Statesman and Caprice had impressive and reasonably durable interiors. The cloth-finish the seats were comfortable with sufficient adjustment for very tall drivers. The three-spoke steering wheel had a good feel and a fast ratio for greater control. It also  displayed the dash without forcing drivers to crick their necks.

Cars that have been properly maintained for the remainder of their lives will be more difficult to source but these are the ones to track down if you are interested in long-term ownership. Even in exceptional condition, a V8 Statesman will be worth less than $15,000.

VALUE RANGE Statesman (VQ V8)

FAIR: $2800
GOOD: $6500
EXCELLENT: $11,000

(Note: exceptional cars will demand more)




These cars sit on longish wheelbases and low to the road so look for damage to the sills, the nose-cone and front cross-member caused by kerbs and speed humps. All VN-based cars are rust prone and spare panels for the Statesman/Caprice aren’t common so check carefully for any structural rust in floor pans, window surrounds, the rear suspension mounting points, quarter panels and turret.
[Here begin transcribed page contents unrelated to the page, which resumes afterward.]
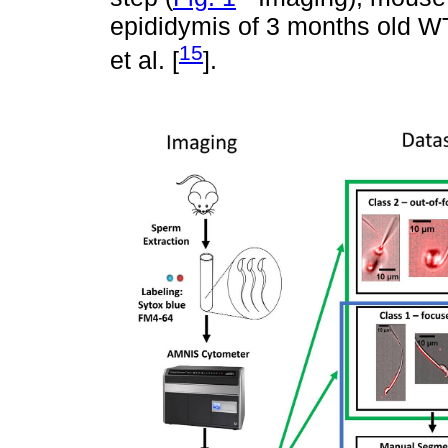
epididymis of 3 months old W
15
et al. [
].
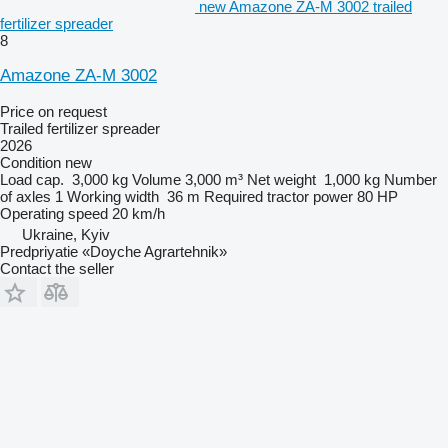
new Amazone ZA-M 3002 trailed
fertilizer spreader
8
Amazone ZA-M 3002
Price on request
Trailed fertilizer spreader
2026
Condition
new
Load cap.
3,000 kg
Volume
3,000 m³
Net weight
1,000 kg
Number
of axles
1
Working width
36 m
Required tractor power
80 HP
Operating speed
20 km/h
Ukraine, Kyiv
Predpriyatie «Doyche Agrartehnik»
Contact the seller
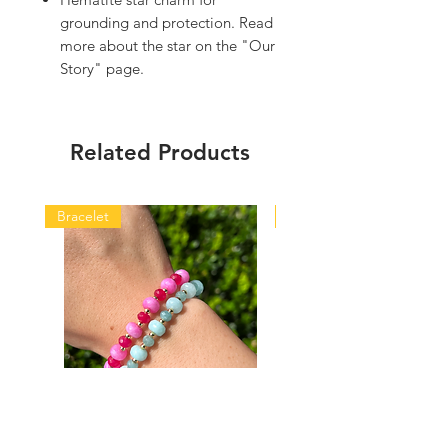
grounding and protection. Read
more about the star on the "Our
Story" page.
Related Products
Bracelet
Bracelet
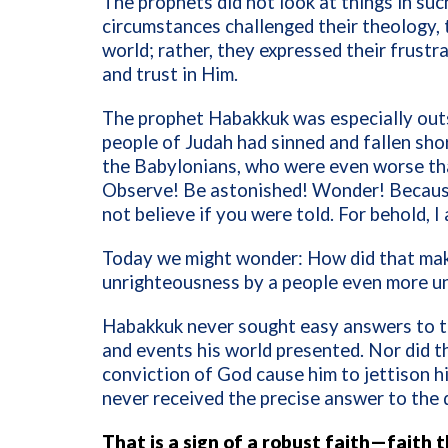
The prophets did not look at things in suc
circumstances challenged their theology, 
world; rather, they expressed their frustra
and trust in Him.
The prophet Habakkuk was especially outs
people of Judah had sinned and fallen sho
the Babylonians, who were even worse th
Observe! Be astonished! Wonder! Becaus
not believe if you were told. For behold, 
Today we might wonder: How did that mak
unrighteousness by a people even more u
Habakkuk never sought easy answers to th
and events his world presented. Nor did t
conviction of God cause him to jettison hi
never received the precise answer to the 
That is a sign of a robust faith—faith 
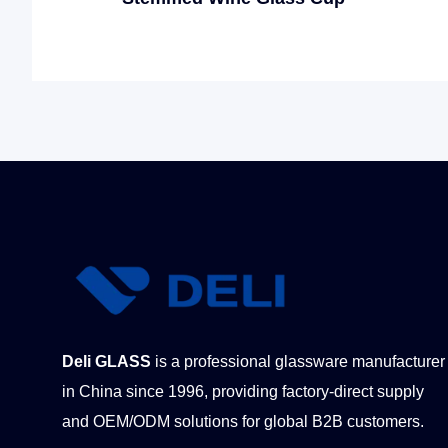
Deli GLASS
is a professional glassware manufacturer
in China since 1996, providing factory-direct supply
and OEM/ODM solutions for global B2B customers.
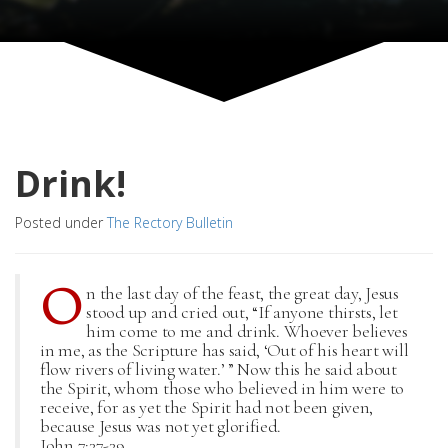
Drink!
Posted under
The Rectory Bulletin
O
n the last day of the feast, the great day, Jesus
stood up and cried out, “If anyone thirsts, let
him come to me and drink. Whoever believes
in me, as the Scripture has said, ‘Out of his heart will
flow rivers of living water.’ ” Now this he said about
the Spirit, whom those who believed in him were to
receive, for as yet the Spirit had not been given,
because Jesus was not yet glorified.
John 7:37-39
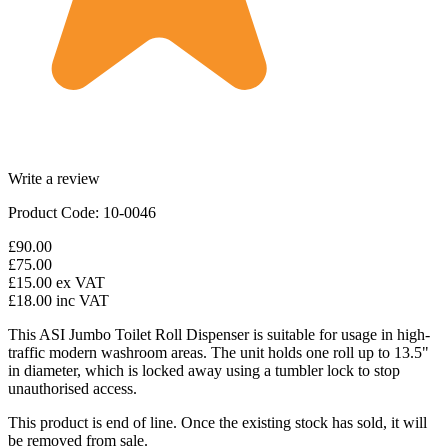
Write a review
Product Code: 10-0046
£90.00
£75.00
£15.00
ex VAT
£18.00
inc VAT
This ASI Jumbo Toilet Roll Dispenser is suitable for usage in high-
traffic modern washroom areas. The unit holds one roll up to 13.5"
in diameter, which is locked away using a tumbler lock to stop
unauthorised access.
This product is end of line. Once the existing stock has sold, it will
be removed from sale.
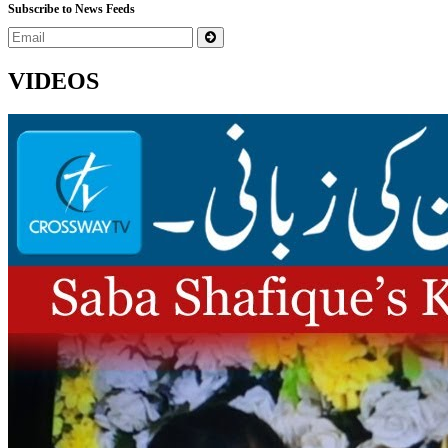
Subscribe to News Feeds
VIDEOS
Old age robs metallic paint of its lustre and cars that haven’t been repainted could be losing their clear-coat. 

Don’t stress if your headlight reflectors are tarnished or the lenses cracked because new replacements cost $130 a pair.


Whether the Statesman you choose runs a V6 or V8, mechanical problems will be the least of your worries. Every wrecker that deals in Holden parts will have rows of engines and being bothered about interfering with authenticity by tossing in a replacement motor is nonsense. Check the oil and coolant for contaminants that reveal a head gasket leak and listen for rumbles and glugs when the engine is warm that signify a radiator blockage. T700 autos should change with the mildest of jolts under full throttle and downshifts should be virtually undetectable. Slow response to kick-down or reluctance to pick up reverse when selected indicate a problem. 


The independent rear suspensions in these cars are 25-30 years of age and will likely need some refurbishing. Springs, bushes, rear suspension mounts and shock absorbers need to be in decent condition or the car will feel very nervous when driven quickly. Low-profile rubber is great for enhanced stability but won’t insulate against road shock.  Hard hits can bend wheel rims so check all the alloys, including the spare for buckling. Brakes should bite hard without squealing or shuddering but don’t be alarmed if they need replacement as parts to refurbish or upgrade the all-disc system are cheap.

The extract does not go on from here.